- [WORK ITEM]: An exact copy of the entries below is required, with all pictures removed.
[[ SUPPLIED RECORDS open ]]
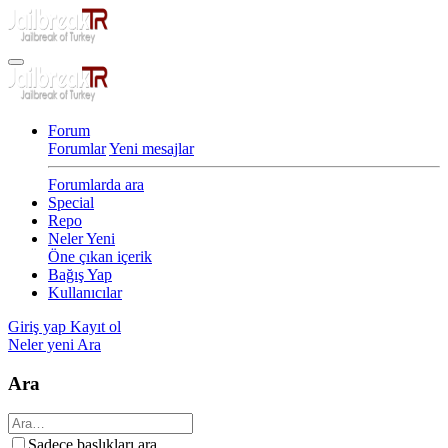
Forum
Forumlar
Yeni mesajlar
Forumlarda ara
Special
Repo
Neler Yeni
Öne çıkan içerik
Bağış Yap
Kullanıcılar
Giriş yap
Kayıt ol
Neler yeni
Ara
Ara
Sadece başlıkları ara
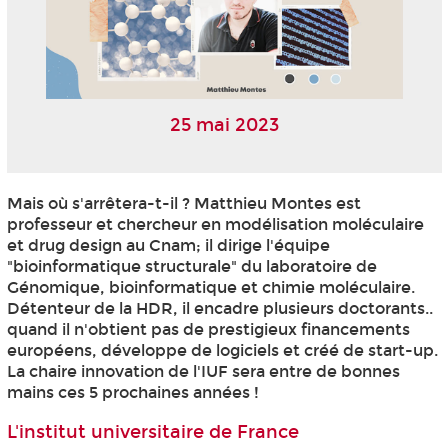
25 mai 2023
Mais où s'arrêtera-t-il ? Matthieu Montes est
professeur et chercheur en modélisation moléculaire
et drug design au Cnam; il dirige l'équipe
"bioinformatique structurale" du laboratoire de
Génomique, bioinformatique et chimie moléculaire.
Détenteur de la HDR, il encadre plusieurs doctorants..
quand il n'obtient pas de prestigieux financements
européens, développe de logiciels et créé de start-up.
La chaire innovation de l'IUF sera entre de bonnes
mains ces 5 prochaines années !
L'institut universitaire de France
[[ SUPPLIED RECORDS closed ]]
- [ANSWER SPACE]:
Forum
Forumlar
Yeni mesajlar
Forumlarda ara
Special
Repo
Neler Yeni
Öne çıkan içerik
Bağış Yap
Kullanıcılar
Giriş yap
Kayıt ol
Neler yeni
Ara
Ara
Sadece başlıkları ara
25 mai 2023
Mais où s'arrêtera-t-il ? Matthieu Montes est
professeur et chercheur en modélisation moléculaire
et drug design au Cnam; il dirige l'équipe
"bioinformatique structurale" du laboratoire de
Génomique, bioinformatique et chimie moléculaire.
Détenteur de la HDR, il encadre plusieurs doctorants..
quand il n'obtient pas de prestigieux financements
européens, développe de logiciels et créé de start-up.
La chaire innovation de l'IUF sera entre de bonnes
mains ces 5 prochaines années !
L'institut universitaire de France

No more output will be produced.